State how many lines in the records below include the word "Succes". Give nothing but that number.

Items from a data source
★ ★ ★ ★ ★

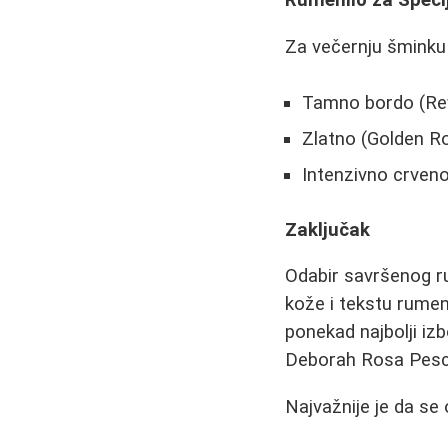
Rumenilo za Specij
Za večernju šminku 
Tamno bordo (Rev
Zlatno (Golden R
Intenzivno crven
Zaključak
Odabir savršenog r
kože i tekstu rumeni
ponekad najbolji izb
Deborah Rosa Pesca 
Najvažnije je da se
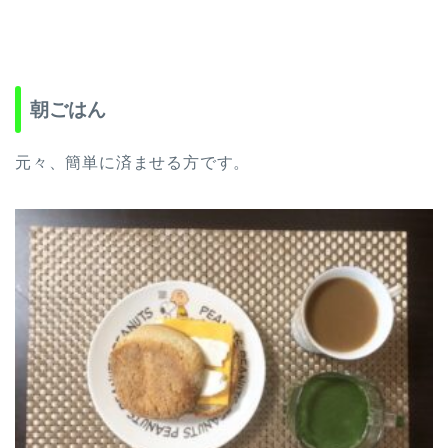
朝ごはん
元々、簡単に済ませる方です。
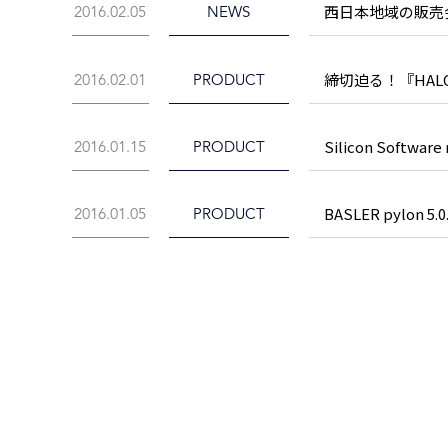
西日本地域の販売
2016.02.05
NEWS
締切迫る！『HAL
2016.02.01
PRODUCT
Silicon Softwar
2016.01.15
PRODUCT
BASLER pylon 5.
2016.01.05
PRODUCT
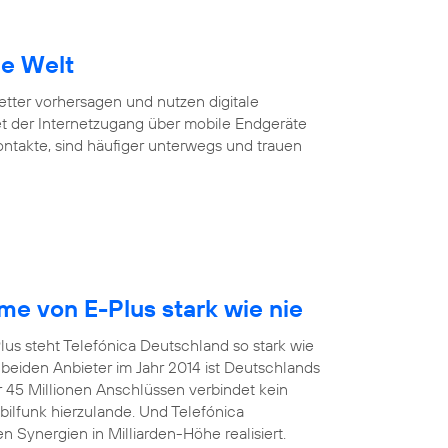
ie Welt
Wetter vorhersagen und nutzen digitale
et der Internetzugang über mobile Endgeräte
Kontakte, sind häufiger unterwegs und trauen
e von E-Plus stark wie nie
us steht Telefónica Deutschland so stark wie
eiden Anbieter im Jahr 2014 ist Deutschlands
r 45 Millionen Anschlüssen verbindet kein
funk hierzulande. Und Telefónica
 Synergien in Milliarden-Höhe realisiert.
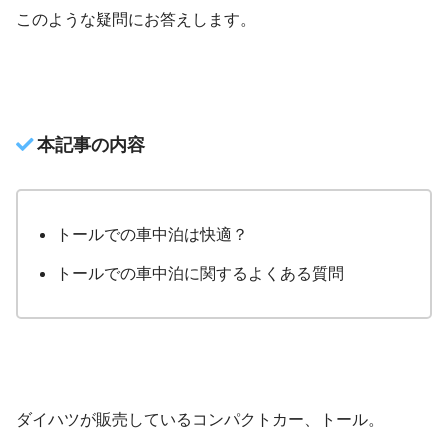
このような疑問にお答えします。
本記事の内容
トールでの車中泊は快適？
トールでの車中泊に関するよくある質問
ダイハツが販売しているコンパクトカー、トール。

★ ★ ★ ★ ★

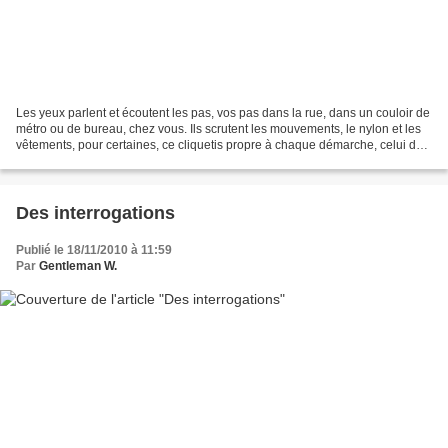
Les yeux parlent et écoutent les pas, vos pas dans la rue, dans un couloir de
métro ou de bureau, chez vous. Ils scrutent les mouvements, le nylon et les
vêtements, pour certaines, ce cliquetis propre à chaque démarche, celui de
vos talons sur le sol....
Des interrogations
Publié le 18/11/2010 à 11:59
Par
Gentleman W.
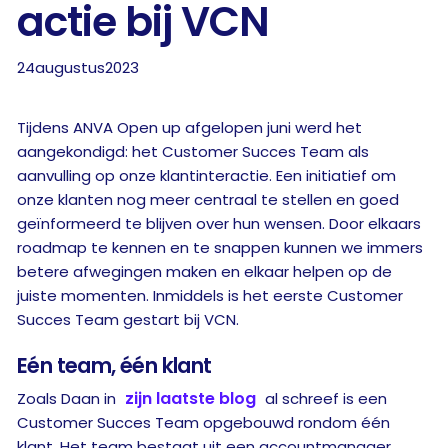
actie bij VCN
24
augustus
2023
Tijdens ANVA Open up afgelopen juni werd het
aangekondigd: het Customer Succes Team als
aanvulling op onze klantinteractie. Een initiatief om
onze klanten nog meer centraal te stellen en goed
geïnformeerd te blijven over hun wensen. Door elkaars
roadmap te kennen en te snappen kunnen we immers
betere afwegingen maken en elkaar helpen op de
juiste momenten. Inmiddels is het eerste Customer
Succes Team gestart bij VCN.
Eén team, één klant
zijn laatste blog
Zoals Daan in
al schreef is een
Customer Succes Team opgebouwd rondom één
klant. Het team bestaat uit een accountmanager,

★ ★ ★ ★ ★

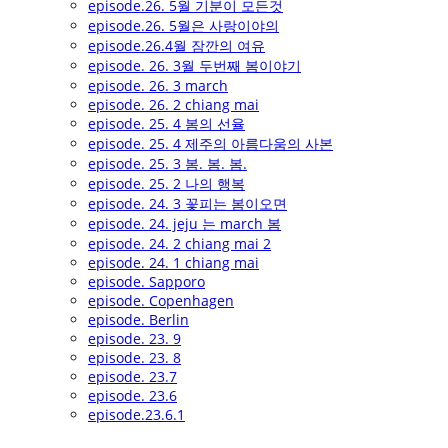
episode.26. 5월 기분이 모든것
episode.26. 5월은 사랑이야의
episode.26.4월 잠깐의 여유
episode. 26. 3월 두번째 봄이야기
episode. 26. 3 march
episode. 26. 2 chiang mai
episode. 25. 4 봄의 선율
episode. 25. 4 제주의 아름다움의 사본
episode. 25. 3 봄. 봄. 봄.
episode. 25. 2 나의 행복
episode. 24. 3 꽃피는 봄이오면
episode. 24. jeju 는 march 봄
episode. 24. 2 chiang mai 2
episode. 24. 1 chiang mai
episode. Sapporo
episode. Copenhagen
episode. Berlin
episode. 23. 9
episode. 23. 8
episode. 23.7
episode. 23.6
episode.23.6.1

★ ★ ★ ★ ★

● WRITTEN REPLY
3